Coupling is between modules (how much they depend on each other). Cohesion is within a module (how focused and related its contents are). Remember: coupling = inter-module, cohesion = intra-module.
A highly cohesive module does one well-defined thing, so it can be dropped into another context that needs exactly that capability without dragging along unrelated concerns or dependencies. A low-cohesion module bundles many responsibilities, so reusing part of it forces you to take (and depend on) the rest, discouraging reuse. Focused modules are also easier to understand, name, and trust.
Control coupling is when one module passes a flag/argument that dictates the internal control flow of another (e.g. process(data, mode) where mode makes it behave completely differently). It's undesirable because the caller must know the callee's internal logic, the callee becomes a low-cohesion multi-behavior method, and changes to one behavior risk others. It often signals that the method should be split into separate, cohesive methods, or that polymorphism should replace the flag.
Qualitative signals: a change requires edits across many files (high coupling); a class has a vague name like "Manager/Helper/Util" and unrelated methods (low cohesion); heavy use of another class's getters or long call chains (Law of Demeter violations); circular dependencies. Quantitative tools: static analyzers reporting afferent/efferent coupling, instability, dependency graphs, and LCOM (lack of cohesion of methods); architecture-fitness tests (ArchUnit) to enforce dependency rules. Metrics are heuristics that point to candidates for Extract Class / introduce-interface refactorings, not absolute judgments.
Connascence (Meilir Page-Jones) is a finer-grained taxonomy of coupling describing how two pieces of code are connected such that changing one requires changing the other. It has static forms (connascence of name, type, meaning, position, algorithm) and dynamic forms (execution order, timing, value, identity), and each has a degree and locality. Guidance: prefer weaker forms (name/type over position/meaning), keep any strong connascence local (within a small scope), and reduce degree. It refines "reduce coupling" into concrete, rankable transformations — e.g. replacing positional arguments (connascence of position) with named parameters (connascence of name) is a measurable improvement.

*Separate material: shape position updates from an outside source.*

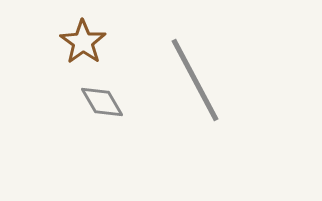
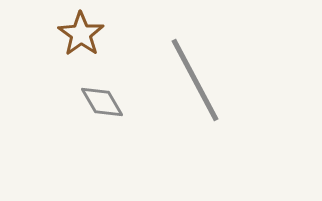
brown star: moved 2 px left, 8 px up
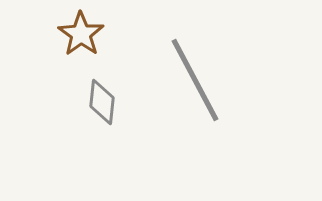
gray diamond: rotated 36 degrees clockwise
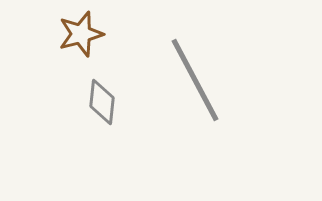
brown star: rotated 21 degrees clockwise
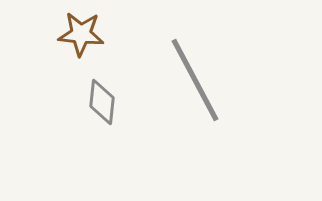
brown star: rotated 21 degrees clockwise
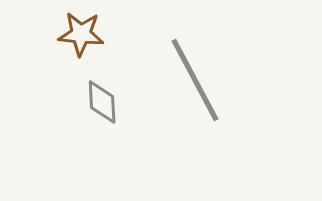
gray diamond: rotated 9 degrees counterclockwise
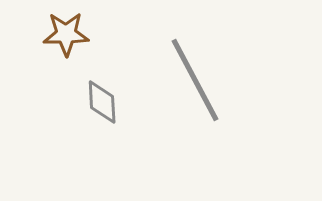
brown star: moved 15 px left; rotated 6 degrees counterclockwise
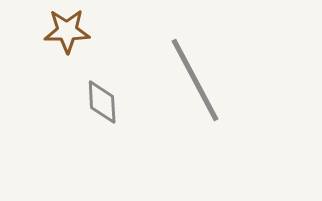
brown star: moved 1 px right, 3 px up
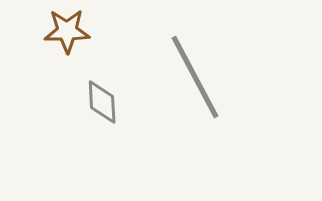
gray line: moved 3 px up
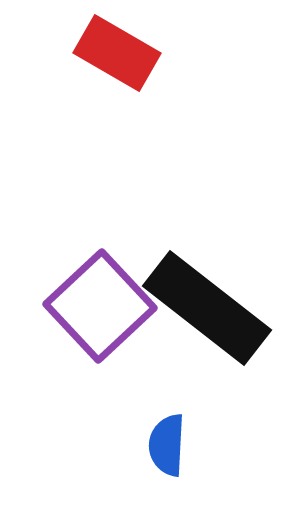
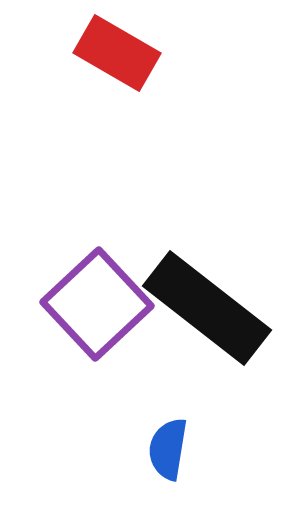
purple square: moved 3 px left, 2 px up
blue semicircle: moved 1 px right, 4 px down; rotated 6 degrees clockwise
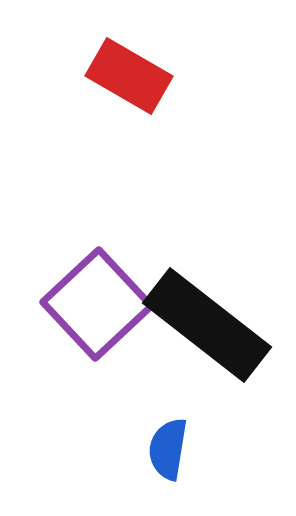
red rectangle: moved 12 px right, 23 px down
black rectangle: moved 17 px down
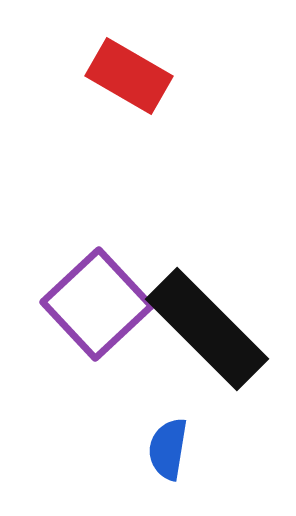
black rectangle: moved 4 px down; rotated 7 degrees clockwise
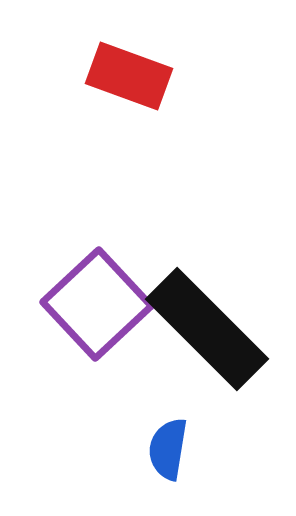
red rectangle: rotated 10 degrees counterclockwise
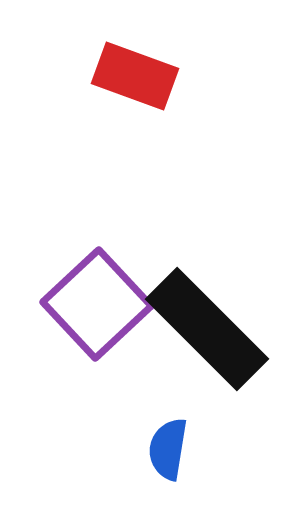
red rectangle: moved 6 px right
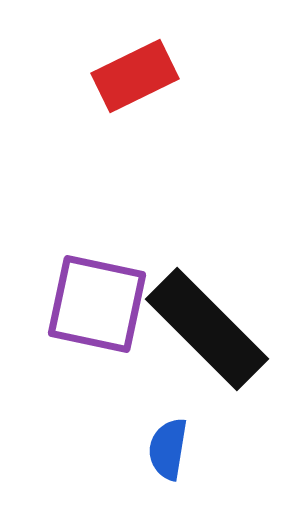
red rectangle: rotated 46 degrees counterclockwise
purple square: rotated 35 degrees counterclockwise
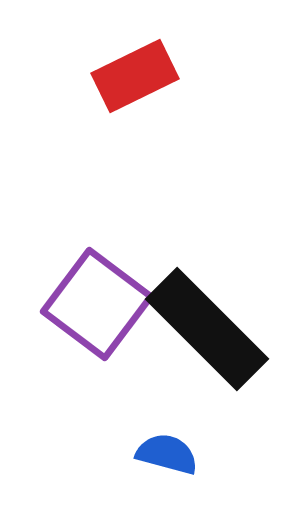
purple square: rotated 25 degrees clockwise
blue semicircle: moved 1 px left, 5 px down; rotated 96 degrees clockwise
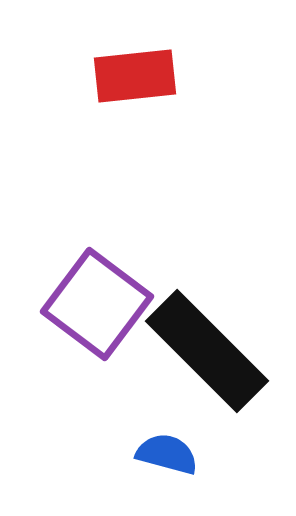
red rectangle: rotated 20 degrees clockwise
black rectangle: moved 22 px down
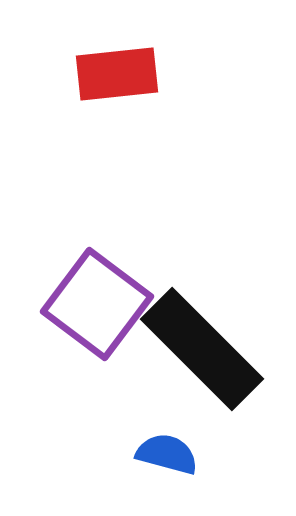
red rectangle: moved 18 px left, 2 px up
black rectangle: moved 5 px left, 2 px up
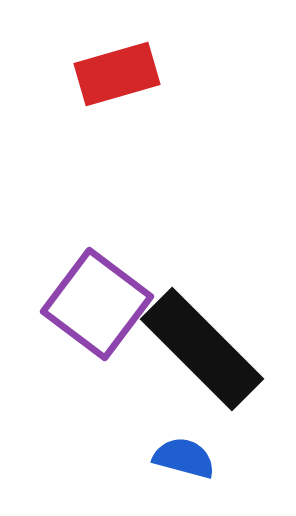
red rectangle: rotated 10 degrees counterclockwise
blue semicircle: moved 17 px right, 4 px down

Usually they align, but they can conflict. Splitting a class to raise cohesion (one responsibility each) can increase the number of inter-module dependencies and the coordination/communication between the new pieces — potentially raising coupling if the split is along the wrong seam. Conversely, merging things to reduce inter-module calls can hurt cohesion. The skill is finding boundaries where responsibilities are genuinely separable so that each resulting module is cohesive and the interactions across the boundary are minimal and clean (a natural "seam"). Bad boundaries produce both low cohesion and high coupling; good boundaries (often domain-aligned) optimize both. So it's about where you cut, not blindly maximizing one metric.
Layering restricts dependencies to flow in one direction (e.g. presentation → application → domain), preventing tangles and cycles. But naive layering couples high-level policy to low-level details (the domain depending on the database). The Dependency Inversion Principle fixes the direction: high-level modules define interfaces (ports) that low-level modules implement (adapters), so at runtime the domain depends only on abstractions it owns, and concrete details depend inward on those abstractions. This is the basis of hexagonal/clean architecture: it keeps the stable, valuable core decoupled from volatile infrastructure, so databases, frameworks, and I/O can change without touching business logic. Coupling still exists but points toward stable abstractions rather than volatile implementations.